EXERCISE GOAL:
Could you return all of the listing below exactly, please?

─── DATA SUPPLIED ───

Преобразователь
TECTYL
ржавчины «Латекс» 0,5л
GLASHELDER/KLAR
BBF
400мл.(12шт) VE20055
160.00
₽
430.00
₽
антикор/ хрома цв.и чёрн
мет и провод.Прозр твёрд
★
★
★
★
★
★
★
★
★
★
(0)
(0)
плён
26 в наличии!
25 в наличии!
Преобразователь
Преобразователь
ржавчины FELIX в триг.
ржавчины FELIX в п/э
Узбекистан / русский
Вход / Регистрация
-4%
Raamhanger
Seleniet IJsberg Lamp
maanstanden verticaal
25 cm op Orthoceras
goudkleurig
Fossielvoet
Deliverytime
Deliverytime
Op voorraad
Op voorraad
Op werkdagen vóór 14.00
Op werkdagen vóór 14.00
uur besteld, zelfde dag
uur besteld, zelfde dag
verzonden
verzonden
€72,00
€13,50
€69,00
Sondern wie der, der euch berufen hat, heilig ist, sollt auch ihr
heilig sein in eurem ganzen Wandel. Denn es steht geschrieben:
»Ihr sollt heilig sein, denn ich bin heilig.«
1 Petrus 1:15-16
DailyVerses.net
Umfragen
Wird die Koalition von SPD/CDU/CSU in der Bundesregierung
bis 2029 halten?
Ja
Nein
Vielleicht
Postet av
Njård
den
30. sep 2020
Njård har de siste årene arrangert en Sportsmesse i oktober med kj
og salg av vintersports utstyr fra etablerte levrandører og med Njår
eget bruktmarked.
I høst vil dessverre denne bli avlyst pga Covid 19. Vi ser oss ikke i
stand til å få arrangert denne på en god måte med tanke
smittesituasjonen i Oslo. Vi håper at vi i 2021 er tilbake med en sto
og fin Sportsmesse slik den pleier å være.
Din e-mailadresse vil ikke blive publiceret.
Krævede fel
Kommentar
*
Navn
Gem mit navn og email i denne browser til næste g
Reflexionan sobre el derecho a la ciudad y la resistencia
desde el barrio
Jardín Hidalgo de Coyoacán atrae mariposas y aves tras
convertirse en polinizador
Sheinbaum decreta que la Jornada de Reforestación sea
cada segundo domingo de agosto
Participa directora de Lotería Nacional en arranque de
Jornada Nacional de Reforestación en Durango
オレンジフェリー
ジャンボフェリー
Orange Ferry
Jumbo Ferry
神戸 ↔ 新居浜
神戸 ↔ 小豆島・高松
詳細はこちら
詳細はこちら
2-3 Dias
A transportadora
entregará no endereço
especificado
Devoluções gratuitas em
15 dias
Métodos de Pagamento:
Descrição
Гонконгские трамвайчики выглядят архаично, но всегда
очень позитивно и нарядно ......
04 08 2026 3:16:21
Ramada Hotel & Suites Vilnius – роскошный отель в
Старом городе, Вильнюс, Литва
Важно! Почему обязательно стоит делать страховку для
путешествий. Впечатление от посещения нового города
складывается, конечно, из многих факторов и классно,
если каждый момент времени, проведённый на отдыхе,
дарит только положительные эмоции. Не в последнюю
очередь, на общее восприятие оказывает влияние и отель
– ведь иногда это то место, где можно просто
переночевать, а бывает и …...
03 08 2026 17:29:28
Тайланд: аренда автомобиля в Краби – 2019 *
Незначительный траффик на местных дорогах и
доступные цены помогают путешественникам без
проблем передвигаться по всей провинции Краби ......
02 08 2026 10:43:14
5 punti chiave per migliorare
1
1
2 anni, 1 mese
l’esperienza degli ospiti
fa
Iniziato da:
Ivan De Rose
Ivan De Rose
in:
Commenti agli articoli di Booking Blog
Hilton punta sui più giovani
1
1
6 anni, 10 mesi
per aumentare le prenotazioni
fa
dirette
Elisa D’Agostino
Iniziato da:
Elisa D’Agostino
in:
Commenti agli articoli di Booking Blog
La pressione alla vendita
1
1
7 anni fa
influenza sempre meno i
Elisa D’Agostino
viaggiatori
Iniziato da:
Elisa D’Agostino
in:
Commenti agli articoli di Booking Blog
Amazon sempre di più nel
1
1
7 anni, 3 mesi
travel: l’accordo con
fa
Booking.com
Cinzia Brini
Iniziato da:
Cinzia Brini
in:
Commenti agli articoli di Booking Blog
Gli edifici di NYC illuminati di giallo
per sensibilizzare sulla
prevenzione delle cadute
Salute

───

WRITTEN REPLY:
Преобразователь
TECTYL
ржавчины «Латекс» 0,5л
GLASHELDER/KLAR
BBF
400мл.(12шт) VE20055
160.00
₽
430.00
₽
антикор/ хрома цв.и чёрн
мет и провод.Прозр твёрд
★
★
★
★
★
★
★
★
★
★
(0)
(0)
плён
26 в наличии!
25 в наличии!
Преобразователь
Преобразователь
ржавчины FELIX в триг.
ржавчины FELIX в п/э
Узбекистан / русский
Вход / Регистрация
-4%
Raamhanger
Seleniet IJsberg Lamp
maanstanden verticaal
25 cm op Orthoceras
goudkleurig
Fossielvoet
Deliverytime
Deliverytime
Op voorraad
Op voorraad
Op werkdagen vóór 14.00
Op werkdagen vóór 14.00
uur besteld, zelfde dag
uur besteld, zelfde dag
verzonden
verzonden
€72,00
€13,50
€69,00
Sondern wie der, der euch berufen hat, heilig ist, sollt auch ihr
heilig sein in eurem ganzen Wandel. Denn es steht geschrieben:
»Ihr sollt heilig sein, denn ich bin heilig.«
1 Petrus 1:15-16
DailyVerses.net
Umfragen
Wird die Koalition von SPD/CDU/CSU in der Bundesregierung
bis 2029 halten?
Ja
Nein
Vielleicht
Postet av
Njård
den
30. sep 2020
Njård har de siste årene arrangert en Sportsmesse i oktober med kj
og salg av vintersports utstyr fra etablerte levrandører og med Njår
eget bruktmarked.
I høst vil dessverre denne bli avlyst pga Covid 19. Vi ser oss ikke i
stand til å få arrangert denne på en god måte med tanke
smittesituasjonen i Oslo. Vi håper at vi i 2021 er tilbake med en sto
og fin Sportsmesse slik den pleier å være.
Din e-mailadresse vil ikke blive publiceret.
Krævede fel
Kommentar
*
Navn
Gem mit navn og email i denne browser til næste g
Reflexionan sobre el derecho a la ciudad y la resistencia
desde el barrio
Jardín Hidalgo de Coyoacán atrae mariposas y aves tras
convertirse en polinizador
Sheinbaum decreta que la Jornada de Reforestación sea
cada segundo domingo de agosto
Participa directora de Lotería Nacional en arranque de
Jornada Nacional de Reforestación en Durango
オレンジフェリー
ジャンボフェリー
Orange Ferry
Jumbo Ferry
神戸 ↔ 新居浜
神戸 ↔ 小豆島・高松
詳細はこちら
詳細はこちら
2-3 Dias
A transportadora
entregará no endereço
especificado
Devoluções gratuitas em
15 dias
Métodos de Pagamento:
Descrição
Гонконгские трамвайчики выглядят архаично, но всегда
очень позитивно и нарядно ......
04 08 2026 3:16:21
Ramada Hotel & Suites Vilnius – роскошный отель в
Старом городе, Вильнюс, Литва
Важно! Почему обязательно стоит делать страховку для
путешествий. Впечатление от посещения нового города
складывается, конечно, из многих факторов и классно,
если каждый момент времени, проведённый на отдыхе,
дарит только положительные эмоции. Не в последнюю
очередь, на общее восприятие оказывает влияние и отель
– ведь иногда это то место, где можно просто
переночевать, а бывает и …...
03 08 2026 17:29:28
Тайланд: аренда автомобиля в Краби – 2019 *
Незначительный траффик на местных дорогах и
доступные цены помогают путешественникам без
проблем передвигаться по всей провинции Краби ......
02 08 2026 10:43:14
5 punti chiave per migliorare
1
1
2 anni, 1 mese
l’esperienza degli ospiti
fa
Iniziato da:
Ivan De Rose
Ivan De Rose
in:
Commenti agli articoli di Booking Blog
Hilton punta sui più giovani
1
1
6 anni, 10 mesi
per aumentare le prenotazioni
fa
dirette
Elisa D’Agostino
Iniziato da:
Elisa D’Agostino
in:
Commenti agli articoli di Booking Blog
La pressione alla vendita
1
1
7 anni fa
influenza sempre meno i
Elisa D’Agostino
viaggiatori
Iniziato da:
Elisa D’Agostino
in:
Commenti agli articoli di Booking Blog
Amazon sempre di più nel
1
1
7 anni, 3 mesi
travel: l’accordo con
fa
Booking.com
Cinzia Brini
Iniziato da:
Cinzia Brini
in:
Commenti agli articoli di Booking Blog
Gli edifici di NYC illuminati di giallo
per sensibilizzare sulla
prevenzione delle cadute
Salute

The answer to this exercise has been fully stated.